_WHAT YOU NEED TO DO_
Using the listing below, please print exactly the lines from the one with "換にご来店頂きましたお" through the one with "Våra nordliga bred". Leave out every picture.

_PROVIDED RECORDS_
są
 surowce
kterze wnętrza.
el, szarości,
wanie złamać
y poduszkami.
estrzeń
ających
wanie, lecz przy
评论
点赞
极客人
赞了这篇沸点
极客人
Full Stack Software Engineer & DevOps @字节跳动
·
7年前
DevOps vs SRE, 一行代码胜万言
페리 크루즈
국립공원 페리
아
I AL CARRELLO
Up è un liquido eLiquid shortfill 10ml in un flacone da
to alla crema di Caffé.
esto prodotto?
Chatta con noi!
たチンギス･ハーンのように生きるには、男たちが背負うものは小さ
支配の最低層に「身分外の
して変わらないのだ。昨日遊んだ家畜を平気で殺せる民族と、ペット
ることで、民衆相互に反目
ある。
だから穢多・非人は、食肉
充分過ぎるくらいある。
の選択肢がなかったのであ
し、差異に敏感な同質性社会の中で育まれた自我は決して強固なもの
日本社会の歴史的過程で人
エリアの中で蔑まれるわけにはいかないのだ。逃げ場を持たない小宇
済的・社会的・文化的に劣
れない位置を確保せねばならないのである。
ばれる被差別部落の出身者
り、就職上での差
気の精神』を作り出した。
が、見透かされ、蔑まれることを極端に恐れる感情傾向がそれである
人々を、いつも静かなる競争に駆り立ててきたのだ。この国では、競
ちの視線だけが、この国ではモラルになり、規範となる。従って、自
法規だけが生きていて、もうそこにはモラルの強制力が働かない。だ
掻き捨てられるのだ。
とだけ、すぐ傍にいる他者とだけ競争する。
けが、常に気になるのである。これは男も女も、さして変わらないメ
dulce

* * *

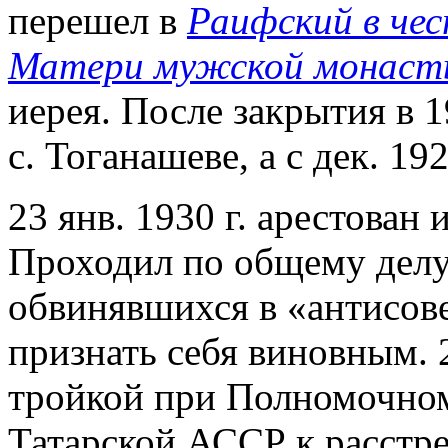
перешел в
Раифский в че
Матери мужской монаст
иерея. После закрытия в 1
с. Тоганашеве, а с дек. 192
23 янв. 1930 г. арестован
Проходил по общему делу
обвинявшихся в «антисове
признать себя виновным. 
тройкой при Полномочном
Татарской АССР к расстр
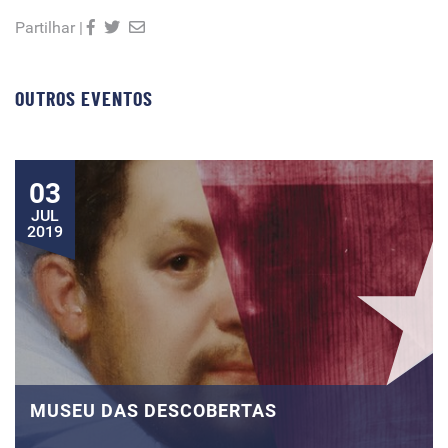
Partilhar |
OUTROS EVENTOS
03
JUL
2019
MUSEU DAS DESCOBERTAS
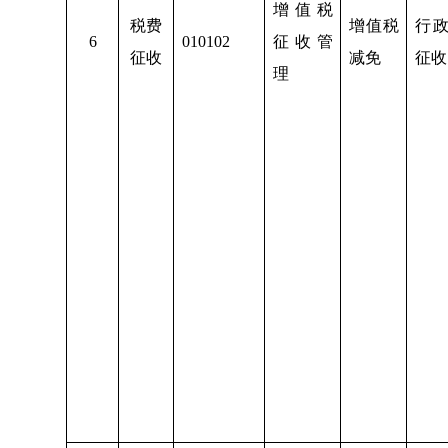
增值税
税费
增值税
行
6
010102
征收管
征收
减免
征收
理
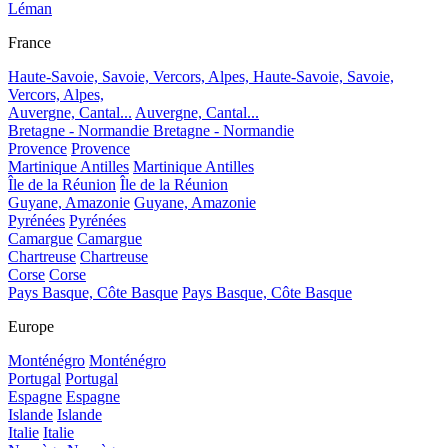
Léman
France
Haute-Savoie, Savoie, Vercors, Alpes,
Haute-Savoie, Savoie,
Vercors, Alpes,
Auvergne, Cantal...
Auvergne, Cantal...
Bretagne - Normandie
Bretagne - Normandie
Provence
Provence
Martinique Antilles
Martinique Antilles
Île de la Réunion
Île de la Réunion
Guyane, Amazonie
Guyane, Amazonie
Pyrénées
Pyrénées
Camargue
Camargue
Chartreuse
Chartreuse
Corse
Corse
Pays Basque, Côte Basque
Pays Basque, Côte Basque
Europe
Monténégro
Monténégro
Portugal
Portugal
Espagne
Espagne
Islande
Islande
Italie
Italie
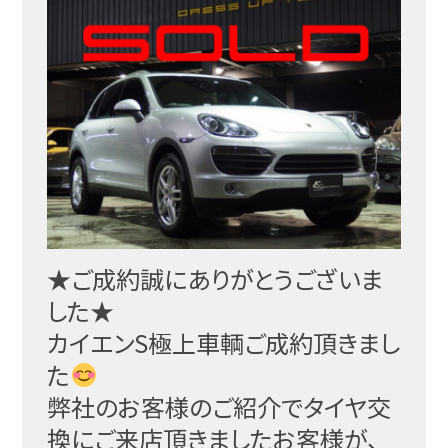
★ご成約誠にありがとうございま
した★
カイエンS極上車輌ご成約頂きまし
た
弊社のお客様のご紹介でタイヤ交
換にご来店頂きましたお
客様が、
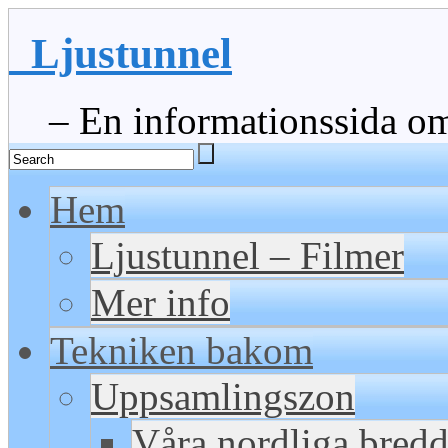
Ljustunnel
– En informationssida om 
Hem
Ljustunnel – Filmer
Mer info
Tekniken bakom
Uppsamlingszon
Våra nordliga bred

_EXPECTED ANSWER_
換にご来店頂きましたお
客様が、
Ljustunnel
– En informationssida om 
Hem
Ljustunnel – Filmer
Mer info
Tekniken bakom
Uppsamlingszon
Våra nordliga bred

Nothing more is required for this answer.